2 – Stop using pesticides in your yard

Putting pesticides on your lawn kills beneficial insects, such as fireflies, that live in the grass and help you control pests like slugs.

3 – Trap slugs with wood

Lay boards between rows at dusk. The next day, turn over the boards and collect the slugs. You can also trap slugs under melon rinds.

4 – Use wool

Slugs are bothered by itchy, rough wool, just like humans. They don’t like the texture. Pellets are made from this tool that you add water to, and they quickly expand.

The barrier of wool keeps the slugs out.

5 – Use copper

Copper reacts with slug slime and causes a mild electric shock. You can purchase copper tape and surround susceptible plants with a ring of copper. For large spaces, you can make a copper collar around the outer edge of the bed or inside the upper rim of the pot.

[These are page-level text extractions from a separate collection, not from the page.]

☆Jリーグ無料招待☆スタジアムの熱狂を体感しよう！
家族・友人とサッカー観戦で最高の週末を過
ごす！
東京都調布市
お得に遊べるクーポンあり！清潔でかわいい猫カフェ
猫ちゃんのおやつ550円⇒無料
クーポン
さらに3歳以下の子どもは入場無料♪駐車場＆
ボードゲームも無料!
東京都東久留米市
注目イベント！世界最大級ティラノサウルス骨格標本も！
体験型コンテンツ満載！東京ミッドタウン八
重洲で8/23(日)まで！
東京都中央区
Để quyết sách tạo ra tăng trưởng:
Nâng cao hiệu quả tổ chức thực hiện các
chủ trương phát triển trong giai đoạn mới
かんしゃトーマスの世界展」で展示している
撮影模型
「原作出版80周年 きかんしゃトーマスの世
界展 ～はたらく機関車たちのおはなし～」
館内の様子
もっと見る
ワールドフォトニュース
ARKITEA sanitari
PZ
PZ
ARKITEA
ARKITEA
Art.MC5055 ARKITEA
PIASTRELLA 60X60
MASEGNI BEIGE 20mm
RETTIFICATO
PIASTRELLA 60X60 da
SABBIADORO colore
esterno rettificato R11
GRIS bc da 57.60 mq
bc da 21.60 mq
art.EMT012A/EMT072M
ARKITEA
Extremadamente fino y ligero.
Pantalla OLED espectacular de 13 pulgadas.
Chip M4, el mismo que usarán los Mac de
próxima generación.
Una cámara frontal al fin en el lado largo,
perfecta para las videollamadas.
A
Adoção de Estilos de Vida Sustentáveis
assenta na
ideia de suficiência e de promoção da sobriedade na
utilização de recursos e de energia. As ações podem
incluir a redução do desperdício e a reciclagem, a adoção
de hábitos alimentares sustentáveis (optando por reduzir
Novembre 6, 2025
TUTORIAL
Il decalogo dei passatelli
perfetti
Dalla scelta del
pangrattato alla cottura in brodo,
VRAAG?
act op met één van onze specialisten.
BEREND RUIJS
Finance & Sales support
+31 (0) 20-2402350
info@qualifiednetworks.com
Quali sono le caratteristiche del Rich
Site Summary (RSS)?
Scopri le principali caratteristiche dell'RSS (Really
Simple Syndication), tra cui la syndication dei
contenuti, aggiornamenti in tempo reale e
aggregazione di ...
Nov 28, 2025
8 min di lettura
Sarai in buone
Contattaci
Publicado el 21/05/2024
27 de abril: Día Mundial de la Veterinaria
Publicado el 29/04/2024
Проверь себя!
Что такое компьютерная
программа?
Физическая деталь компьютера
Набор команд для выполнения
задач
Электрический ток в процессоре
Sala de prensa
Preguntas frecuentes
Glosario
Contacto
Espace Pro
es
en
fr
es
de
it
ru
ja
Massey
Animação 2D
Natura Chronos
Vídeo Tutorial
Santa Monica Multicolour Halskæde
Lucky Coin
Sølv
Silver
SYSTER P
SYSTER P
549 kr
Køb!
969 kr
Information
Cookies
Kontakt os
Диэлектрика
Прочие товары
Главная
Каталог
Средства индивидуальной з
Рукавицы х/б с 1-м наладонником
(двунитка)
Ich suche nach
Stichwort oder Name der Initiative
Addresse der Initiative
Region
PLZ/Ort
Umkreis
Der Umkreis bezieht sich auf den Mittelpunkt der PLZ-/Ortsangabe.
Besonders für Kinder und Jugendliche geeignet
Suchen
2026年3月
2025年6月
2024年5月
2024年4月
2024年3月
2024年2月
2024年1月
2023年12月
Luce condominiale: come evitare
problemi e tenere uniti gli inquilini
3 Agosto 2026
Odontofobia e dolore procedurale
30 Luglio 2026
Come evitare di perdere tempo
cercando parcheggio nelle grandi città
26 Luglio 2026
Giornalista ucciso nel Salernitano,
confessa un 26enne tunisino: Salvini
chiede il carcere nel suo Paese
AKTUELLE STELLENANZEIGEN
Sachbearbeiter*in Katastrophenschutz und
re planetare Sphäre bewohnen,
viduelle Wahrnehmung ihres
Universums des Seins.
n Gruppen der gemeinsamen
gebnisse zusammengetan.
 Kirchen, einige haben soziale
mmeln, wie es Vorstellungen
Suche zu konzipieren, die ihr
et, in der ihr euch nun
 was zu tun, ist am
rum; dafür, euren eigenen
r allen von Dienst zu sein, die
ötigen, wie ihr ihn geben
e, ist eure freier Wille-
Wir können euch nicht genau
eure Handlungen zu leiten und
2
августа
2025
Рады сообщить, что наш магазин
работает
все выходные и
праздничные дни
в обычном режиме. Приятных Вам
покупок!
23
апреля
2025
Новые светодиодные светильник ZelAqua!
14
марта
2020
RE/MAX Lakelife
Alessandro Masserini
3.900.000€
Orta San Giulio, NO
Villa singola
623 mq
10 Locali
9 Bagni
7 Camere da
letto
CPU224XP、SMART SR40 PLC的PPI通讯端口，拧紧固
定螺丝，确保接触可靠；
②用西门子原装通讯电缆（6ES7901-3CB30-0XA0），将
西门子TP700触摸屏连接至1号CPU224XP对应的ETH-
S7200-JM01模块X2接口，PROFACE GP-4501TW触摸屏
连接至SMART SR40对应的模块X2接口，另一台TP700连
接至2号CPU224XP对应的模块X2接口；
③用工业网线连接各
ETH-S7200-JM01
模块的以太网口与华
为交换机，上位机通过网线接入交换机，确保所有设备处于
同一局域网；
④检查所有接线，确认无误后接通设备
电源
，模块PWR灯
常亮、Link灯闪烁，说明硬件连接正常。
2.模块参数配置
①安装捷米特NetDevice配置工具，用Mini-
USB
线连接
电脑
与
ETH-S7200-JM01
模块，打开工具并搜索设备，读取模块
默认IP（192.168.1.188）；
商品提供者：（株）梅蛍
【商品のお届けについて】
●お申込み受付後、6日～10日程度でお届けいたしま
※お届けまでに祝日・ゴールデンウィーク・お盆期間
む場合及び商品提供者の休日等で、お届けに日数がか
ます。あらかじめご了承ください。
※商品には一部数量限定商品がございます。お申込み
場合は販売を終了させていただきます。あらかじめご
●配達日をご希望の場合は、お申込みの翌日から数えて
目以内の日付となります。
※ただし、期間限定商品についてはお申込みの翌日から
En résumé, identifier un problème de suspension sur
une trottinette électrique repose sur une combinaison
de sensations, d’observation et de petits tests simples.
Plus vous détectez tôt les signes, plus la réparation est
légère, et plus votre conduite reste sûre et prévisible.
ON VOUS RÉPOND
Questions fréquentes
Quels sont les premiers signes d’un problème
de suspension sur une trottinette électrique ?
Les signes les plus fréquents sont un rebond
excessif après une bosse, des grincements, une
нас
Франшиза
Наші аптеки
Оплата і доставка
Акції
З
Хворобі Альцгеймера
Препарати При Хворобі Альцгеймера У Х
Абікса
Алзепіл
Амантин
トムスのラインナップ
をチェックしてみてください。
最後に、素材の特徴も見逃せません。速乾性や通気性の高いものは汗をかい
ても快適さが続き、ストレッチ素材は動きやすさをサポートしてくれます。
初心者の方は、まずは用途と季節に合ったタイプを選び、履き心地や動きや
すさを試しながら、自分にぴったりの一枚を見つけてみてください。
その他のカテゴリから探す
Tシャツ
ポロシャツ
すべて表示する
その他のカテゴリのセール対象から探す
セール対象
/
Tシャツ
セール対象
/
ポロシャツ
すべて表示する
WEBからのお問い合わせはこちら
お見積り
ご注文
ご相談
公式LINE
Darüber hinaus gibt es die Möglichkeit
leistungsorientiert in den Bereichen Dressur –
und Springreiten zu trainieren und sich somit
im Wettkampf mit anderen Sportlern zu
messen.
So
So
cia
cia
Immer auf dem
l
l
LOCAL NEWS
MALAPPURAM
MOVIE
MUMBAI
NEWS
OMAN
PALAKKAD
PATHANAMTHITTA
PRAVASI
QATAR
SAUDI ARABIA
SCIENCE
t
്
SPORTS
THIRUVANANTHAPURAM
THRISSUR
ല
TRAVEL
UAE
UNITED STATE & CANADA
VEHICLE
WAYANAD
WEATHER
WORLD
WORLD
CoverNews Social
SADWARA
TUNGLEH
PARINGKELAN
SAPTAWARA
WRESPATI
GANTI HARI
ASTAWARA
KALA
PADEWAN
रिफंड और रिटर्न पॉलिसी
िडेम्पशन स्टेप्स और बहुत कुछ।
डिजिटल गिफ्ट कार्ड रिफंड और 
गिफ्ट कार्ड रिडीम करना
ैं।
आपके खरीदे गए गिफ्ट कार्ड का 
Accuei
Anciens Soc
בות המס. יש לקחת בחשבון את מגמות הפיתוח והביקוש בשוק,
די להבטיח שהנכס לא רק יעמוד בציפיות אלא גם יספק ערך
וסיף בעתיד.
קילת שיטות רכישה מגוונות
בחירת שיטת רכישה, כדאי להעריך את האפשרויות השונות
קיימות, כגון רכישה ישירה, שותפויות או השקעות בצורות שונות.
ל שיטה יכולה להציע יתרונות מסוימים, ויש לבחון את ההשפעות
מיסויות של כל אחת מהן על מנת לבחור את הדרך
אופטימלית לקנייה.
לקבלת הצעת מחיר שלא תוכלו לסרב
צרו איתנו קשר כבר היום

Some go to the trouble of building electric fences with 9-volt batteries, but copper saves some time and trouble for a similar result.

6 – Have a beer trap

Yes, beer traps work. Plastic traps are baited with beer. Non-alcoholic beer may work best. The yeast attracts slugs who then fall in and drown. It works, but it’s also incredibly gross.

You will have to change these traps daily.

7 – Use organic slug bait

Organic slug baits work well. But not all slug baits work equally well, and some are toxic to pets. Methiocarb or metaldehyde is the active ingredient that can cause harm to pets.

Iron phosphate is the ingredient you want to look for. Slugs eat the bait, immediately stop feeding, and die within a few days. These baits can be used in the vegetable garden around food as well.

Try these other less recommended options.

  • Diatomaceous earth is a powder that is very sharp microscopically, and the edges effortlessly cut through slug skin and desiccate slugs as they crawl over it. As it gets wet, it’s rendered useless, however. You would need to make a circle of dust around every plant and then reapply it after every rain or even dew.
  • Salt may kill it, but the slug could equally shed its outer layer and be fine.
  • Sharp-edged items, such as sweetgum seed pods, crushed eggshells, and dried coffee grounds, have all been touted as slug deterrents. But they are less full proof than the seven items mentioned above.

Take action now, but also maintain an organic control program for the entire growing season. You will keep slugs in check and significantly decrease the damage they cause.

Good luck on your mission to rid your garden of slugs!